Aus die Maus: "Sons of Anarchy"/"Mayans M.C."-Schöpfer Kurt Sutter gefeuert

Aus die Maus: "Sons of Anarchy"/"Mayans M.C."-Schöpfer Kurt Sutter gefeuert
0 Kommentare - Fr, 18.10.2019 von S. Spichala
Nach 18 Jahren Arbeit für FX, und aktuell mit dem "SoA"-Spin-off "Mayans M.C." auch für Disney, ist er den Showrunner-Job los - Kurt Sutter wurde gefeuert wegen mehrfacher Beschwerden über sein Verhalten.
Aus die Maus: "Sons of Anarchy"/"Mayans M.C."-Schöpfer Kurt Sutter gefeuert

Wie für einige sicher absehbar, war es das also mit Kurt Sutter und FX beziehungsweise Disney. Auch wenn der Sons of Anarchy-Schöpfer, der auch das mexikanische Spin-off Mayans M.C. zusammen mit Elgin James als Showrunner voranbrachte, noch zuletzt stichelte, dass der Weiße Mann gehen müsse, wenn Staffel 3 des Spin-offs komme, gibt Sutter nun, da sein Rauswurf offiziell ist, in einem Brief an Cast und Crew zu, dass der Grund sein unpassendes Verhalten sei - oder zumindest wie Disney die Beschwerden interpretiere. Offizielle Kommentare gibt es von Repräsentanten von FX, Disney und Sutters Agenten dazu aber noch nicht.

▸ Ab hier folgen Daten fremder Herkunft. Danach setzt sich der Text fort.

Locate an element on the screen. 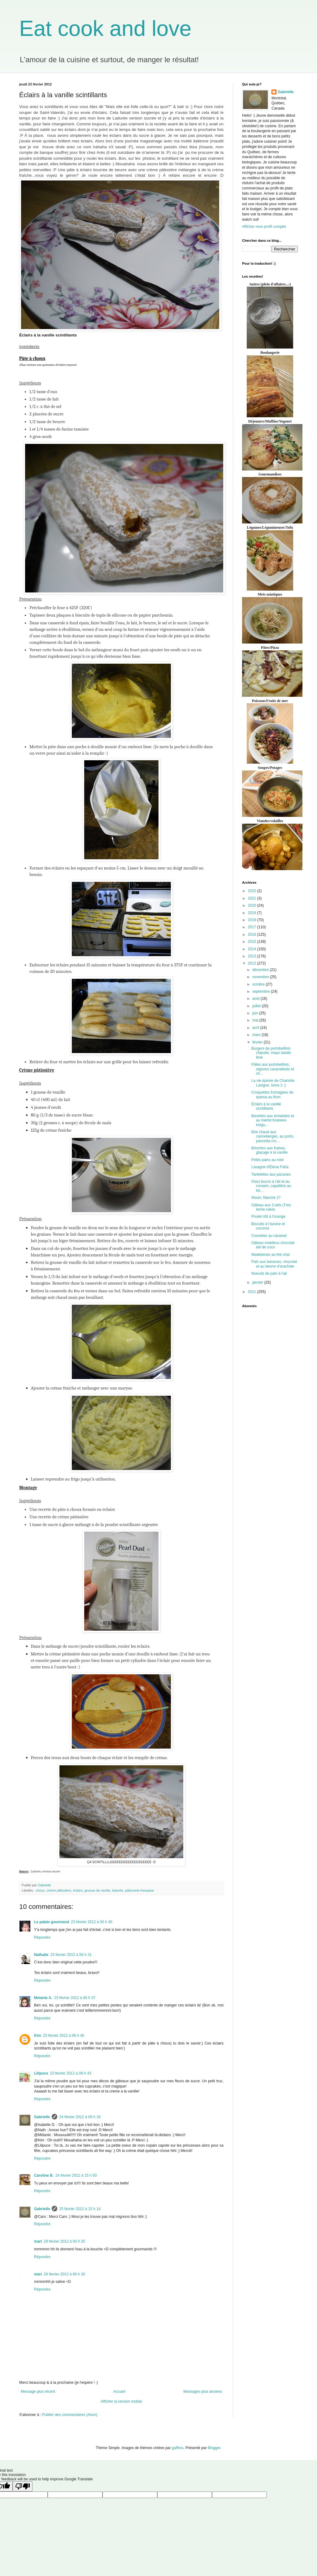 The width and height of the screenshot is (317, 2576). Melanie A. is located at coordinates (43, 1998).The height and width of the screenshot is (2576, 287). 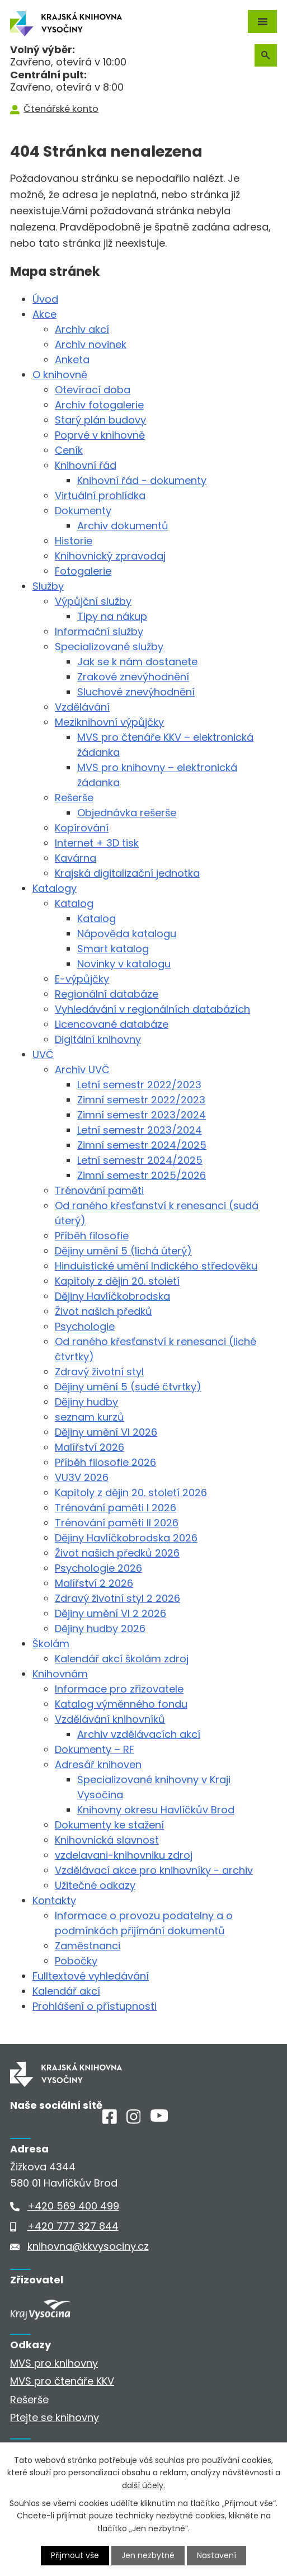 What do you see at coordinates (50, 1644) in the screenshot?
I see `Školám` at bounding box center [50, 1644].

Gerade weil er in solchen Dingen ein unbelehrbarer Idiot sei, habe er auch einen früheren Beschwerdebrief aus seiner SoA-Zeit gerahmt im Büro hängen, der ihn daran erinnern sollte, dass schlechtes Benehmen einen Prozess zur Folge haben könne, erklärte Sutter in einem früheren Interview, das sich um seine Verhandlung zur Anstellung unter Disney drehte. Im Vorfeld habe es einige Gespräche mit ihm gegeben wegen seines Verhaltens, das er selbst als nicht Weinstein-like, aber eben doch so, dass er manchmal sicher Unangebrachtes sage, beschrieb.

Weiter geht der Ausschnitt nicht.